══ Input for this task ══
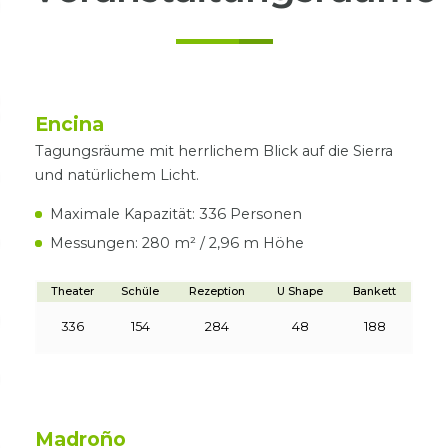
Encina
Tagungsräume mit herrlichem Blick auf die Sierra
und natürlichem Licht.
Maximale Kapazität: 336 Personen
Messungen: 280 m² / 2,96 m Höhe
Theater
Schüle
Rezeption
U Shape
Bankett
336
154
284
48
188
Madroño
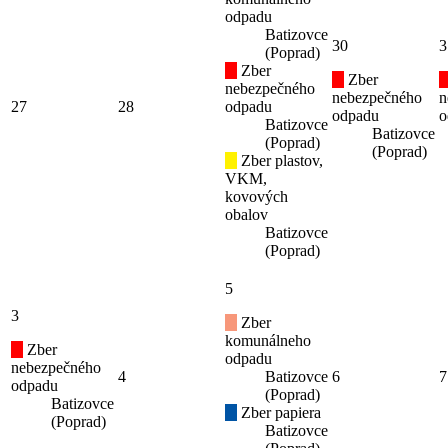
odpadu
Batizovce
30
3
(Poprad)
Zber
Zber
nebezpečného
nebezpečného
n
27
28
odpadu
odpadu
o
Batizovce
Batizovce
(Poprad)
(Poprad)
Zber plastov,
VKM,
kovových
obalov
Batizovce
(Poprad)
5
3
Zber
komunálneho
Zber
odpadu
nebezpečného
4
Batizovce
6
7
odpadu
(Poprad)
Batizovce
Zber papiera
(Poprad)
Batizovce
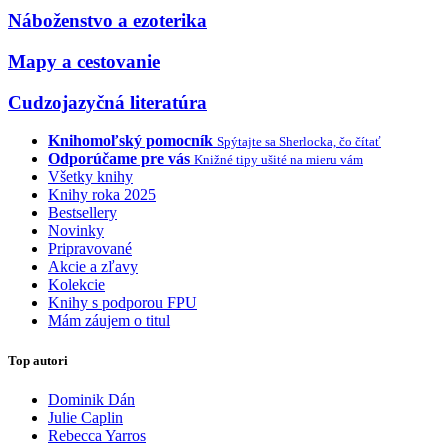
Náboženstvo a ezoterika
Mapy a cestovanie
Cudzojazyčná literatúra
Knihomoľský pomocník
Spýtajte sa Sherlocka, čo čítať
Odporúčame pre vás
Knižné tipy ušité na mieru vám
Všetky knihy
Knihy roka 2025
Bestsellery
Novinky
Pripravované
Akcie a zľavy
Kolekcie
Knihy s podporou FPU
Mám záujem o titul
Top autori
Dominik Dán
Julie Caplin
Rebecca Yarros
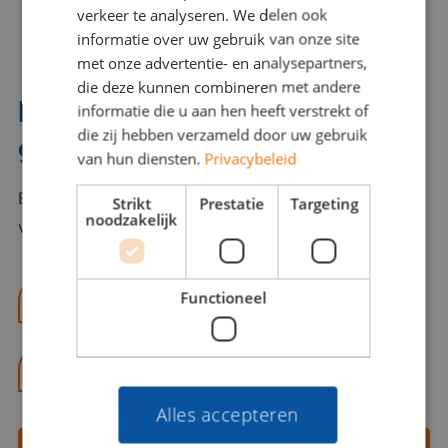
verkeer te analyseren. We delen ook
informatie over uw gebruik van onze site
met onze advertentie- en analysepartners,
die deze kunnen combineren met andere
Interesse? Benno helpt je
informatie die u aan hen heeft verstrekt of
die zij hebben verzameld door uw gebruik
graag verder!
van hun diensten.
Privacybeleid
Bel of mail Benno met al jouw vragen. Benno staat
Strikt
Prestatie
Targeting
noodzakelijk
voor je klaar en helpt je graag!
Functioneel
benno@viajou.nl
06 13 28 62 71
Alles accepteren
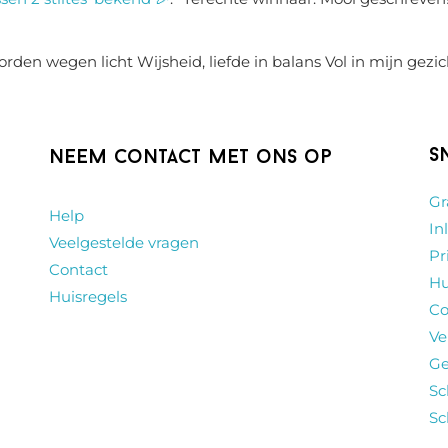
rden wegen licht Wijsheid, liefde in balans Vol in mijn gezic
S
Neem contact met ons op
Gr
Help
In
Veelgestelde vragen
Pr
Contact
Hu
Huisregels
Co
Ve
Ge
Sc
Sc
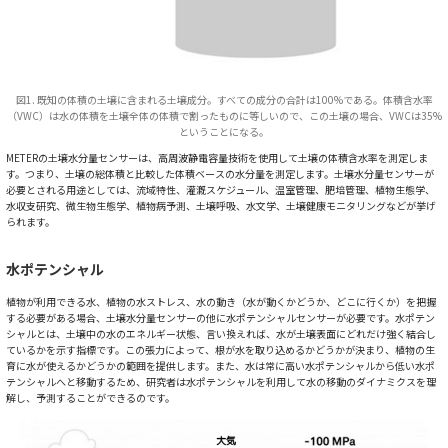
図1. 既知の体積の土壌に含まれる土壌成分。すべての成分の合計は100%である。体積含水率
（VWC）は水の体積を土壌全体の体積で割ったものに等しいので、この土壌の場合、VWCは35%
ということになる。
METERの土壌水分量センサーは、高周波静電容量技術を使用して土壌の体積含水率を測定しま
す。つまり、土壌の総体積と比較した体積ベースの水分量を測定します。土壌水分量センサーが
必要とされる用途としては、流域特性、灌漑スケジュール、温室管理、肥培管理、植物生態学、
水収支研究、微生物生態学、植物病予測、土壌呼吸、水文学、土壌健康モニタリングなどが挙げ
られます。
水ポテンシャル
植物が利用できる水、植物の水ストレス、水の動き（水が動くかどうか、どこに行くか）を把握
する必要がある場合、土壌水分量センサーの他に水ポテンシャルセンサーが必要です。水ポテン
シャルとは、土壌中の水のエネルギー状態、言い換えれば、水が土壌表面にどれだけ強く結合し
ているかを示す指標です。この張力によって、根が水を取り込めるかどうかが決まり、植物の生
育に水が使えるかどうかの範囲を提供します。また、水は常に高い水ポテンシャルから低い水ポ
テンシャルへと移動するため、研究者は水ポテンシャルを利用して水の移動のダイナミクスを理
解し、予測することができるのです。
═══
__Assigned task__: Restate the entries verbatim and exclude any pictures.

__Output__:
Encina
Tagungsräume mit herrlichem Blick auf die Sierra
und natürlichem Licht.
Maximale Kapazität: 336 Personen
Messungen: 280 m² / 2,96 m Höhe
Theater
Schüle
Rezeption
U Shape
Bankett
336
154
284
48
188
Madroño
odpadu
Batizovce
30
3
(Poprad)
Zber
Zber
nebezpečného
nebezpečného
n
27
28
odpadu
odpadu
o
Batizovce
Batizovce
(Poprad)
(Poprad)
Zber plastov,
VKM,
kovových
obalov
Batizovce
(Poprad)
5
3
Zber
komunálneho
Zber
odpadu
nebezpečného
4
Batizovce
6
7
odpadu
(Poprad)
Batizovce
Zber papiera
(Poprad)
Batizovce
Náboženstvo a ezoterika
Mapy a cestovanie
Cudzojazyčná literatúra
Knihomoľský pomocník
Spýtajte sa Sherlocka, čo čítať
Odporúčame pre vás
Knižné tipy ušité na mieru vám
Všetky knihy
Knihy roka 2025
Bestsellery
Novinky
Pripravované
Akcie a zľavy
Kolekcie
Knihy s podporou FPU
Mám záujem o titul
Top autori
Dominik Dán
Julie Caplin
Rebecca Yarros
verkeer te analyseren. We delen ook
informatie over uw gebruik van onze site
met onze advertentie- en analysepartners,
die deze kunnen combineren met andere
Interesse? Benno helpt je
informatie die u aan hen heeft verstrekt of
die zij hebben verzameld door uw gebruik
graag verder!
van hun diensten.
Privacybeleid
Bel of mail Benno met al jouw vragen. Benno staat
Strikt
Prestatie
Targeting
noodzakelijk
voor je klaar en helpt je graag!
Functioneel
benno@viajou.nl
06 13 28 62 71
Alles accepteren
rden wegen licht Wijsheid, liefde in balans Vol in mijn gezic
S
Neem contact met ons op
Gr
Help
In
Veelgestelde vragen
Pr
Contact
Hu
Huisregels
Co
Ve
Ge
Sc
Sc
図1. 既知の体積の土壌に含まれる土壌成分。すべての成分の合計は100%である。体積含水率
（VWC）は水の体積を土壌全体の体積で割ったものに等しいので、この土壌の場合、VWCは35%
ということになる。
METERの土壌水分量センサーは、高周波静電容量技術を使用して土壌の体積含水率を測定しま
す。つまり、土壌の総体積と比較した体積ベースの水分量を測定します。土壌水分量センサーが
必要とされる用途としては、流域特性、灌漑スケジュール、温室管理、肥培管理、植物生態学、
水収支研究、微生物生態学、植物病予測、土壌呼吸、水文学、土壌健康モニタリングなどが挙げ
られます。
水ポテンシャル
植物が利用できる水、植物の水ストレス、水の動き（水が動くかどうか、どこに行くか）を把握
する必要がある場合、土壌水分量センサーの他に水ポテンシャルセンサーが必要です。水ポテン
シャルとは、土壌中の水のエネルギー状態、言い換えれば、水が土壌表面にどれだけ強く結合し
ているかを示す指標です。この張力によって、根が水を取り込めるかどうかが決まり、植物の生
育に水が使えるかどうかの範囲を提供します。また、水は常に高い水ポテンシャルから低い水ポ
テンシャルへと移動するため、研究者は水ポテンシャルを利用して水の移動のダイナミクスを理
解し、予測することができるのです。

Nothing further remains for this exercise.